The Privy Council acknowledged that although the Agreement may have lacked generosity of provision for the wife, being much less than she could have expected had there been no agreement, there was no basis for interfering with it. In making this decision, the fact that the Agreement was finalised and entered into by the parties just 13 months before they separated was highly influential.
However, the Privy Council did vary the terms of the parties' Agreement in relation to financial provision for the children, finding that it did not contain proper financial arrangements for them. It reversed the earlier decision of the Isle of Man Court that the additional capital provision for housing should go to the wife outright and instead provided that the housing fund be by way of trust, as the husband had contended.
As to the weight to be attached to postnuptial agreements in an application for financial provision following divorce, the Privy Council said that the Court should be careful to make sure there was no change in the couple's circumstances in the light of which the financial arrangements previously agreed would be manifestly unjust.
The wife therefore is to receive approximately £3 million, rather than the £5.6 million which she was seeking, and of that, £1.25 million is to be held in trust as the husband sought.
The Privy Council's decision sets a precedent. If the wife had not entered into the Agreement, it is very likely she would have been awarded more money by the Court and the property for her and the children would belong to her outright and would not have been placed in trust.
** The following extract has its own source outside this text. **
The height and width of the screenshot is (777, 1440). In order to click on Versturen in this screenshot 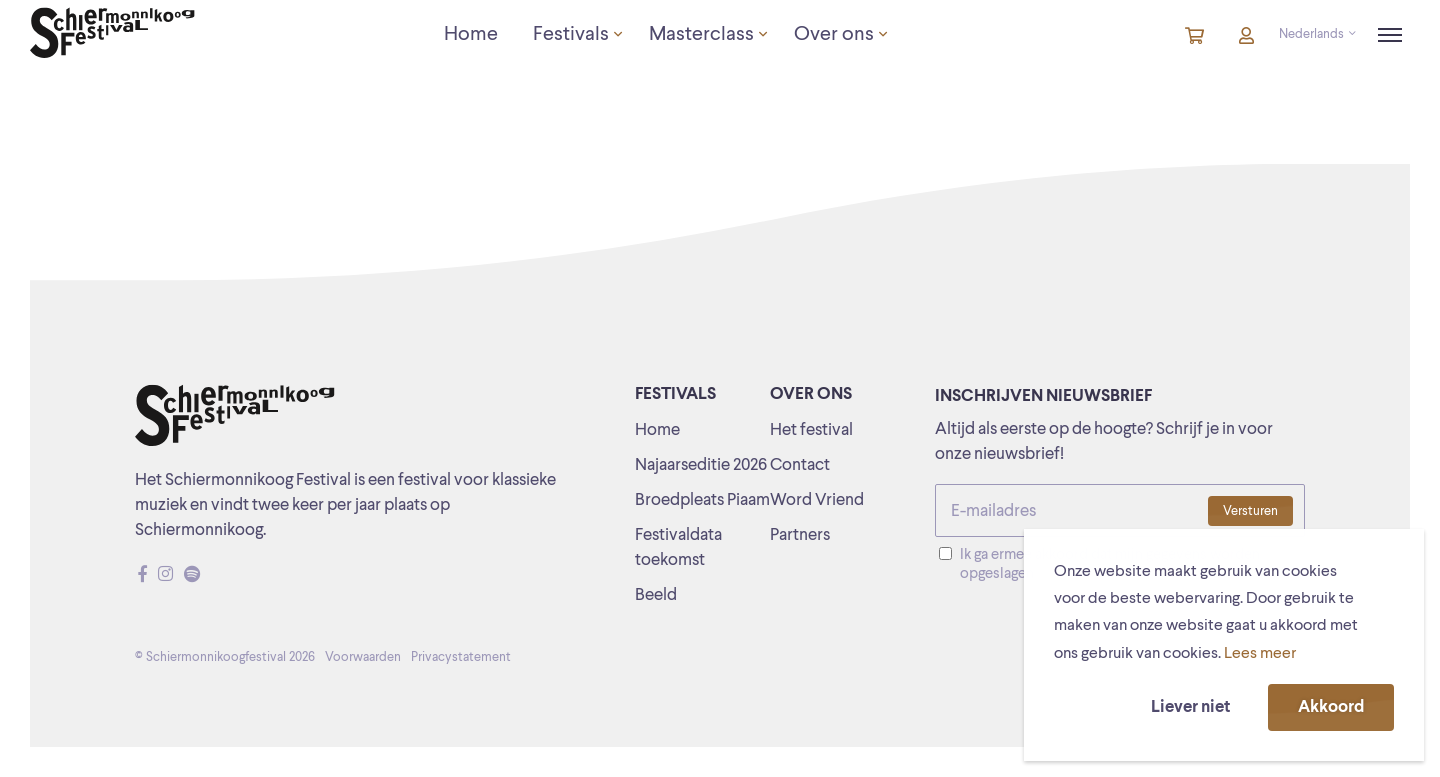, I will do `click(1250, 511)`.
The public policy objection to postnuptial agreements has now gone. This does not mean that all postnuptial agreements will be automatically binding, and the Family Court retains its discretion and overarching power to vary terms agreed between spouses. However this case means that such agreements are potentially binding and provided certain criteria are met and the terms are not manifestly unfair, they can be upheld as valid contracts. The Court does of course retain its overriding jurisdiction to determine that appropriate provision has been made for any child of the family.
In considering the efficacy of any agreement, the Court will be looking to see that certain legal safeguards are observed: terms will need to be recorded in a deed; both parties will need to have had independent legal advice; there must have been no undue pressure exerted on a party to sign and both parties must have complied with their duty of full disclosure. As in this case, the time lag between the date of an agreement and the date of separation will be crucial in determining whether the terms of the agreement remain fair in all the circumstances.
Importantly, the law in relation to prenuptial agreements has not changed. Although the Privy Council was invited to clarify the legal status of prenuptial agreements, they would not be drawn into the debate. This is because the Law Commission is currently looking into this issue and is due to report in 2012; and second, because they felt that considerations as to the safeguards that need to apply were a matter for Parliament to legislate on rather than the judiciary.
Due to the elevation of the status of postnuptial agreements, some couples may want to take the opportunity to clarify the financial arrangements between them by entering into such an agreement. Those with an existing prenuptial agreement may want to consider trying to strengthen their position by entering into a postnuptial agreement now or in the future. There are advantages and pitfalls involved in negotiating and entering into a postnuptial agreement and raising the matter may of itself cause damage and disturbance to a relationship, and would need to be considered very carefully with specialist legal advice.